The accuracy loss from INT8 is typically < 1% for well-trained models.

6. Audio ML vs Vision ML — Parallel Concepts

Students often learn audio and vision ML separately, but the concepts map directly:

Concept	Audio domain	Vision domain
Raw signal	Waveform (1D, time)	Image (2D, spatial)
Frequency decomposition	FFT / STFT	2D FFT / wavelets
Perceptual transform	Mel scale (mimics ear)	Color spaces (HSV, LAB)
Standard feature	Mel spectrogram	HOG, color histogram
Learned feature	CNN on spectrogram	CNN on image
Onset/detection	Energy threshold	Edge/contour detection
Segmentation	Voice activity detection	Image segmentation
Time series	Audio frames → RNN/LSTM	Video frames → 3D CNN
Transfer learning	AudioSet pretrained	ImageNet pretrained
Data augmentation	Time shift, noise, gain	Flip, rotate, crop, color jitter
Noise removal	Spectral subtraction	Gaussian blur, median filter
Real-time constraint	Period budget (21 ms)	Frame budget (33 ms at 30 fps)

The Spectrogram Is an Image

This is perhaps the most important conceptual bridge: a mel spectrogram IS an image. That's why image CNNs work on audio — the 2D convolution operates on frequency × time, which is structurally identical to height × width.
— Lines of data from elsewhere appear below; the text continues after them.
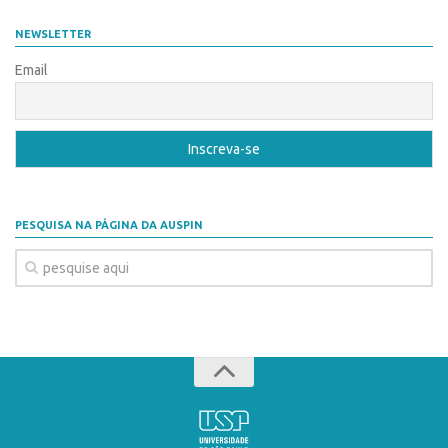
Coordenação
AUSPIN
NEWSLETTER
Polos
Destaques do Mês
Email
Polo Capital
Agência
Polo Lorena
Institucional
Polo Ribeirão Preto
Coordenação
Polo São Carlos
Polos
Programas
PESQUISA NA PÁGINA DA AUSPIN
Polo Capital
Bolsa Empreendedorismo
Polo Lorena
Bolsa Startup USP
Polo Ribeirão Preto
PGI-USP
Polo São Carlos
Conexão USP
Programas
Conexão Inter-USP
Bolsa Empreendedorismo
Leis e Normas
Bolsa Startup USP
Portal do Inventor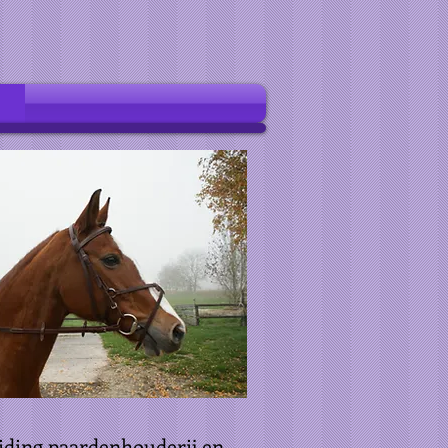
eiding paardenhouderij en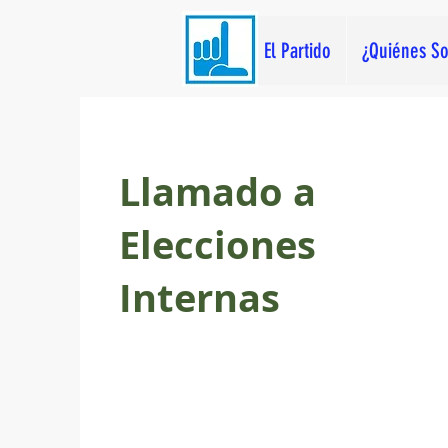
El Partido
¿Quiénes S
Llamado a
Elecciones
Internas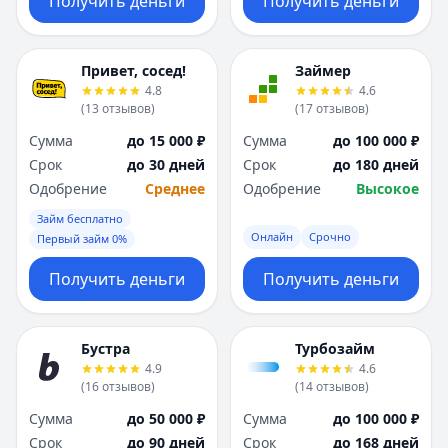
Получить деньги
Получить деньги
Привет, сосед!
Займер
4.8
4.6
(
13
отзывов
)
(
17
отзывов
)
Сумма
до 15 000 ₽
Сумма
до 100 000 ₽
Срок
до 30 дней
Срок
до 180 дней
Одобрение
Среднее
Одобрение
Высокое
Займ бесплатно
Онлайн
Срочно
Первый займ 0%
Получить деньги
Получить деньги
Бустра
Турбозайм
4.9
4.6
(
16
отзывов
)
(
14
отзывов
)
Сумма
до 50 000 ₽
Сумма
до 100 000 ₽
Срок
до 90 дней
Срок
до 168 дней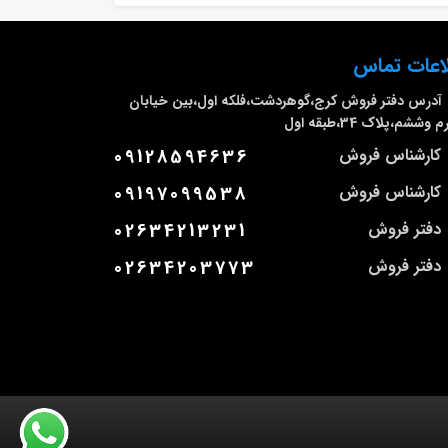
اعات تماس
آدرس دفتر فروش
کرج،گوهردشت،فلکه اول،بین خیابان
وششم،پلاک 34،طبقه اول
کارشناس فروش
09128594636
کارشناس فروش
09197099538
دفتر فروش
02634213231
دفتر فروش
02634203773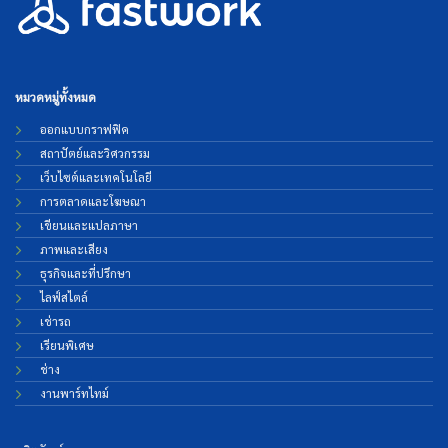
หมวดหมู่ทั้งหมด
ออกแบบกราฟฟิค
สถาปัตย์และวิศวกรรม
เว็บไซต์และเทคโนโลยี
การตลาดและโฆษณา
เขียนและแปลภาษา
ภาพและเสียง
ธุรกิจและที่ปรึกษา
ไลฟ์สไตล์
เช่ารถ
เรียนพิเศษ
ช่าง
งานพาร์ทไทม์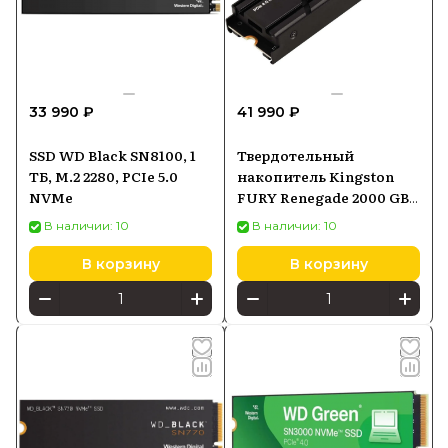
33 990 ₽
41 990 ₽
SSD WD Black SN8100, 1
Твердотельный
ТБ, M.2 2280, PCIe 5.0
накопитель Kingston
NVMe
FURY Renegade 2000 GB
M.2 SFYRDK2000G
В наличии: 10
В наличии: 10
В корзину
В корзину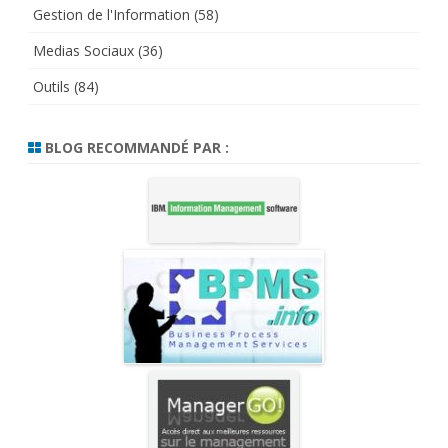
Gestion de l'Information
(58)
Medias Sociaux
(36)
Outils
(84)
BLOG RECOMMANDÉ PAR :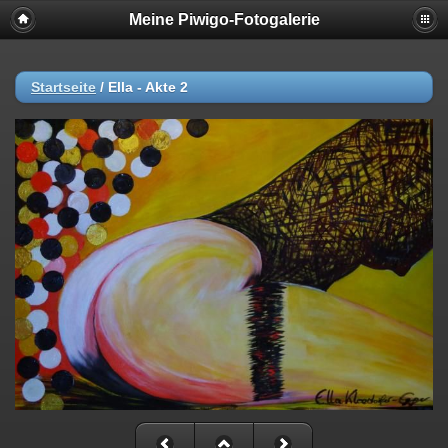
Meine Piwigo-Fotogalerie
Startseite
/
Ella - Akte 2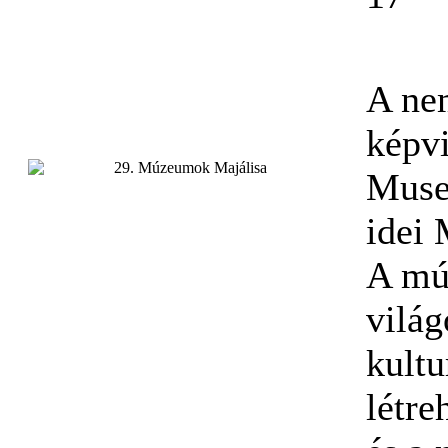
A ne
képvi
Muse
idei
A mú
vilá
kultu
létre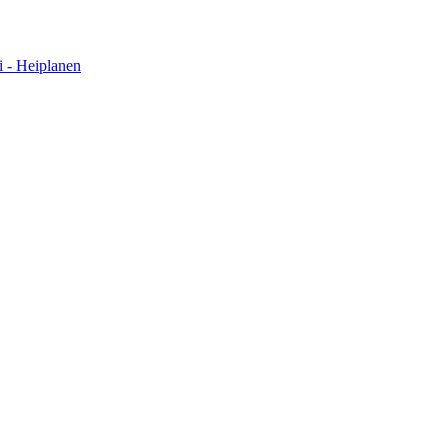
i - Heiplanen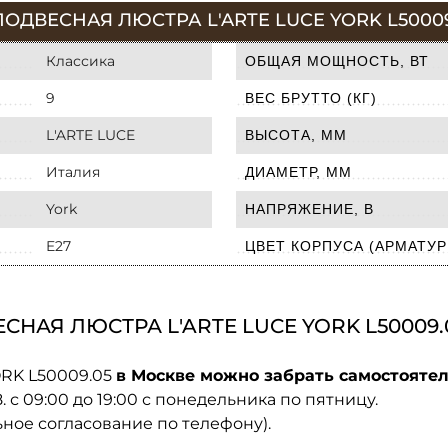
ОДВЕСНАЯ ЛЮСТРА L'ARTE LUCE YORK L50009
Классика
ОБЩАЯ МОЩНОСТЬ, ВТ
9
ВЕС БРУТТО (КГ)
L'ARTE LUCE
ВЫСОТА, ММ
Италия
ДИАМЕТР, ММ
York
НАПРЯЖЕНИЕ, В
E27
ЦВЕТ КОРПУСА (АРМАТУР
НАЯ ЛЮСТРА L'ARTE LUCE YORK L50009.
ORK L50009.05
в Москве можно забрать самостоятел
08. с 09:00 до 19:00 с понедельника по пятницу.
ьное согласование по телефону).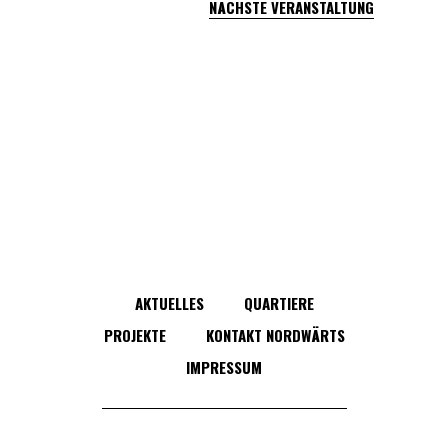
NÄCHSTE VERANSTALTUNG
AKTUELLES
QUARTIERE
PROJEKTE
KONTAKT NORDWÄRTS
IMPRESSUM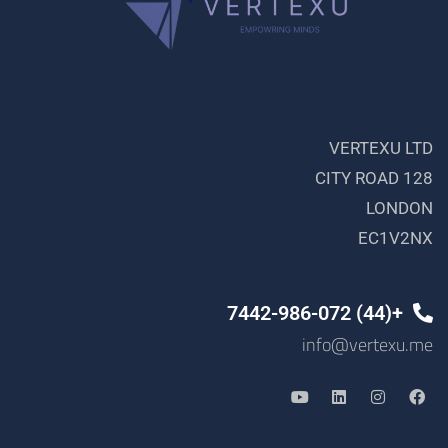
VERTEXU LTD
128 CITY ROAD
LONDON
EC1V2NX
+(44) 7442-986-072
info@vertexu.me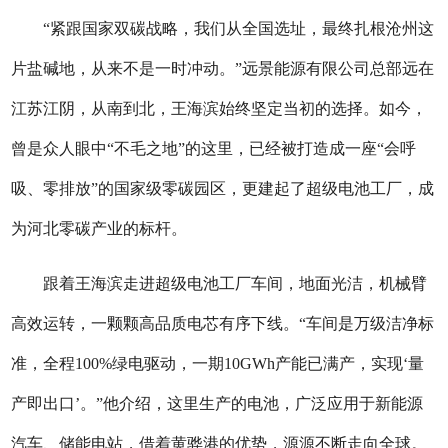
“紧跟国家双碳战略，我们从全国选址，最终扎根沧州这
片盐碱地，从来不是一时冲动。”远景能源有限公司总部远在
江苏江阴，从南到北，王海滨始终坚定当初的选择。如今，
曾是众人眼中“不毛之地”的这里，已经被打造成一座“会呼
吸、零排放”的国家级零碳园区，更建起了超级电池工厂，成
为河北零碳产业的标杆。
跟着王海滨走进超级电池工厂车间，地面光洁，机械臂
高效运转，一颗颗高品质电芯有序下线。“车间是万级洁净标
准，全程100%绿电驱动，一期10GWh产能已满产，实现‘量
产即出口’。”他介绍，这里生产的电池，广泛应用于新能源
汽车、储能电站，借着黄骅港的优势，源源不断走向全球。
Audio mel spectrogram:          Image:
  ┌─────────────────┐          ┌─────────────────┐
  │ ▓▓░░░░░░░░░░░░  │          │ ░░▓▓▓░░░░░░░░░  │
  │ ▓▓▓░░░░░░░░░░░  │  ←same→  │ ░▓▓▓▓▓░░░░░░░  │
  │ ▓▓▓▓░░░░░░░░░░  │  math    │ ▓▓▓▓▓▓▓░░░░░░  │
  │ ░▓▓▓▓░░░░░░░░░  │          │ ░▓▓▓▓▓░░░░░░░  │
  └─────────────────┘          └─────────────────┘
  freq ↑   time →              y ↑   x →

A 3×3 convolution kernel on a spectrogram detects a pattern spanning 3 frequency bands over 3 time frames. On an image, the same kernel detects a pattern spanning 3 pixels vertically and 3 horizontally.
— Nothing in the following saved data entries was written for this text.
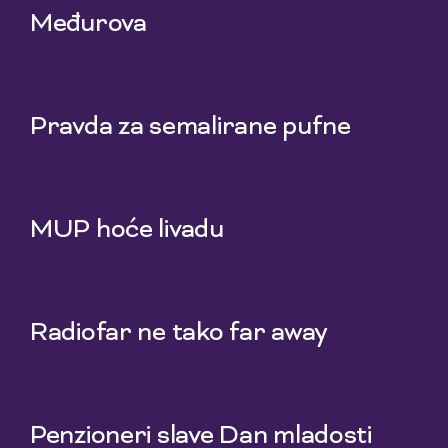
Međurova
23 Jul 2026
Pravda za semalirane pufne
16 Jul 2026
MUP hoće livadu
9 Jul 2026
Radiofar ne tako far away
2 Jul 2026
Penzioneri slave Dan mladosti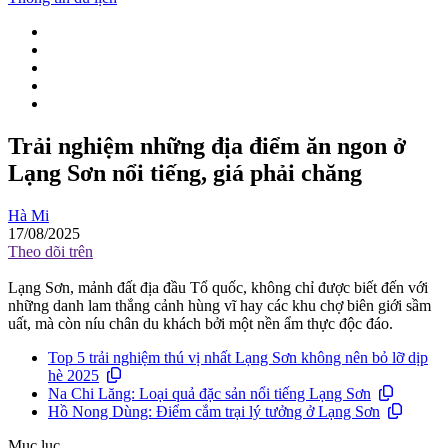
Trải nghiệm những địa điểm ăn ngon ở
Lạng Sơn nổi tiếng, giá phải chăng
Hà Mi
17/08/2025
Theo dõi trên
Lạng Sơn, mảnh đất địa đầu Tổ quốc, không chỉ được biết đến với
những danh lam thắng cảnh hùng vĩ hay các khu chợ biên giới sầm
uất, mà còn níu chân du khách bởi một nền ẩm thực độc đáo.
Top 5 trải nghiệm thú vị nhất Lạng Sơn không nên bỏ lỡ dịp
hè 2025
Na Chi Lăng: Loại quả đặc sản nổi tiếng Lạng Sơn
Hồ Nong Dùng: Điểm cắm trại lý tưởng ở Lạng Sơn
Mục lục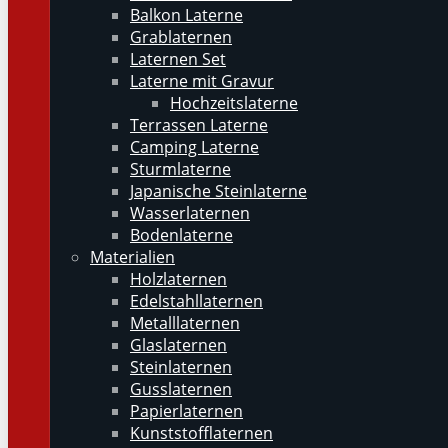
Balkon Laterne
Grablaternen
Laternen Set
Laterne mit Gravur
Hochzeitslaterne
Terrassen Laterne
Camping Laterne
Sturmlaterne
Japanische Steinlaterne
Wasserlaternen
Bodenlaterne
Materialien
Holzlaternen
Edelstahllaternen
Metalllaternen
Glaslaternen
Steinlaternen
Gusslaternen
Papierlaternen
Kunststofflaternen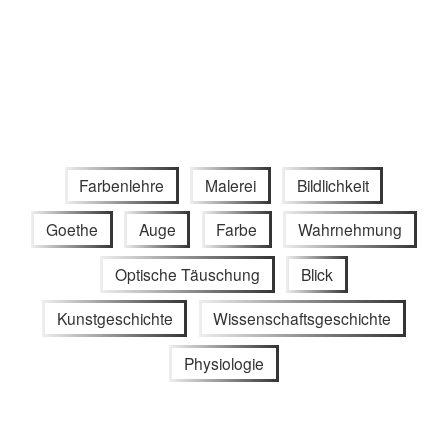
Farbenlehre
Malerei
Bildlichkeit
Goethe
Auge
Farbe
Wahrnehmung
Optische Täuschung
Blick
Kunstgeschichte
Wissenschaftsgeschichte
Physiologie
7. Practical Workflow for Embedded ML Projects

1. START WITH DSP
   └─ Can you solve it with filters, thresholds, correlations?
      └─ YES → Done. Ship it. (lowest complexity, most reliable)
      └─ NO → Continue

2. TRY CLASSICAL ML
   └─ Define features from domain knowledge
   └─ Collect 20-50 labeled examples
   └─ Train SVM or RF, evaluate with cross-validation
   └─ Accuracy good enough?
      └─ YES → Done. Export model, deploy.
      └─ NO → Continue

3. COLLECT MORE DATA
   └─ Before adding model complexity, try more data first
   └─ 50 → 200 samples often improves accuracy by 10-15%
   └─ Still not enough?
      └─ Continue

4. TRY CNN / DEEP LEARNING
   └─ Use spectrogram or raw image as input
   └─ Train on host with PyTorch/TensorFlow
   └─ Export to ONNX/TFLite for Pi deployment
   └─ Measure inference latency — fits in real-time budget?
      └─ YES → Deploy
      └─ NO → Quantize (INT8), prune, or use smaller architecture

5. OPTIMIZE FOR DEPLOYMENT
   └─ Quantization: FP32 → INT8 (4x smaller, 2-4x faster)
   └─ Pruning: remove small weights (30-50% smaller)
   └─ Knowledge distillation: train small model to mimic large one
   └─ Hardware acceleration: NPU, Coral TPU, GPU

Warning

The most common failure mode in embedded ML projects is starting at step 4. Students spend weeks training a CNN when a well-tuned threshold would have worked. Always validate the simpler approach first — it's often "good enough" and 100x simpler to deploy and maintain.